Genitori e figli: Un’ora sola

 

di Giulio Oliva

 

Una settimana di attesa per un’ora di gioia. Si potrebbe riassumere così il trascorrere del tempo per me dentro il carcere, perché un’ora alla setti­mana è il tempo a mia disposizione con i miei due figli e mia moglie nella sala colloqui del carcere. Vivo aspettando il giorno fatidico, mi preparo come se dovessi andare a un matrimonio, riempio una borsa di dolci e dolcetti, un termos di caffè per mia moglie e coca cola e aranciata per i bam­bini. L’agente mi chiama, percorro i corridoi fino all’altra parte del carcere, dove poi attenderò un’altra lunghissima mezz’ora in una cella angu­sta che qui chiamano d’attesa. Finalmente l’ultimo pezzo di corridoio, la perqui­sizione e via per gli ultimi gradini, il fiato è ormai corto e il cuore mi batte forte.

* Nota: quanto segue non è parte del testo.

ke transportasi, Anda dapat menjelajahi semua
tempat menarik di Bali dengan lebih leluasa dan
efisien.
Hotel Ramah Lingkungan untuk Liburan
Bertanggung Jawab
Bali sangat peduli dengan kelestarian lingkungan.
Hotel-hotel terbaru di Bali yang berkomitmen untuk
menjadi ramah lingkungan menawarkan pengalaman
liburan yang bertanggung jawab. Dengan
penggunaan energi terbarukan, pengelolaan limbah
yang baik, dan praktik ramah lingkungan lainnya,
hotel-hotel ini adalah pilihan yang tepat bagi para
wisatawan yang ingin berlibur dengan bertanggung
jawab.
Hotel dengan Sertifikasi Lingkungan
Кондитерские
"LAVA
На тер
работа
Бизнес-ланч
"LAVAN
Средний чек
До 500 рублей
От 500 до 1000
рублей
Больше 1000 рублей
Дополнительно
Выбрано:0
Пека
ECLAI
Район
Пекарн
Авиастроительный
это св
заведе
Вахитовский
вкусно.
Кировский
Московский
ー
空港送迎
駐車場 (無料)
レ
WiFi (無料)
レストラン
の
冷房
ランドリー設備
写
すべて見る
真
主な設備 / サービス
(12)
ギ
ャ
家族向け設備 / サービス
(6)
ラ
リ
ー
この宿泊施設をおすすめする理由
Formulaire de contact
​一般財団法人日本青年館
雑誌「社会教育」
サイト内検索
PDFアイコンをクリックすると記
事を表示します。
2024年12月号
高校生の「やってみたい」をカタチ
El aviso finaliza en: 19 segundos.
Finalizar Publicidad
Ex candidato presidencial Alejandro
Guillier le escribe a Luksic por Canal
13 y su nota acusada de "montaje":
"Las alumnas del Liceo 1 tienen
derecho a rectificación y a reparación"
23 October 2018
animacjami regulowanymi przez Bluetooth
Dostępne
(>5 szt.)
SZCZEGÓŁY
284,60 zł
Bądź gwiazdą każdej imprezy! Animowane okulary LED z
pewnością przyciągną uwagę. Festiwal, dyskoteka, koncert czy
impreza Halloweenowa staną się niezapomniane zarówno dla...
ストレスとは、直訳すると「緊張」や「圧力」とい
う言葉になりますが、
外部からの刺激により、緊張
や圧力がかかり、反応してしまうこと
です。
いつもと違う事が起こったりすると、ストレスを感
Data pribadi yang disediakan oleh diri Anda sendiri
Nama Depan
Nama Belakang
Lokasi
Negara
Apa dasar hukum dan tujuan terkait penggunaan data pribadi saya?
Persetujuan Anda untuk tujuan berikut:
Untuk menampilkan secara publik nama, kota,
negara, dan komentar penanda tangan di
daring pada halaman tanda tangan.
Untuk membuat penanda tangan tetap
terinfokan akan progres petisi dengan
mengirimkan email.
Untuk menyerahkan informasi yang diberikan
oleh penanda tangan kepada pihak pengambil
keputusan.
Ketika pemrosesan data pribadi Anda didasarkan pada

Finalmente li vedo, la porta della sala si apre e i bambini mi si buttano addosso abbracciandomi, e subito sento il loro profumo, poi mia moglie, che si è tenuta in disparte fino a quel momento mi abbraccia anche lei, e allora il cuore si scioglie. Passano i minuti in un istante, tra un abbraccio, un bacino ai figli e una carezza alla moglie. Poche cose in realtà, ma sono quelle sensazioni che mi danno la forza e il coraggio di attendere un’altra settimana. Il loro profumo, le loro carezze, i loro baci me li porto via con me quando l’ora è finita e la porta ci separa nuovamente, le loro mani che mi salutano adesso dietro al vetro sono l’ultima immagine che porto sempre via. Ogni volta anda­re al colloquio è una gioia ma alla fine è sempre un dolore.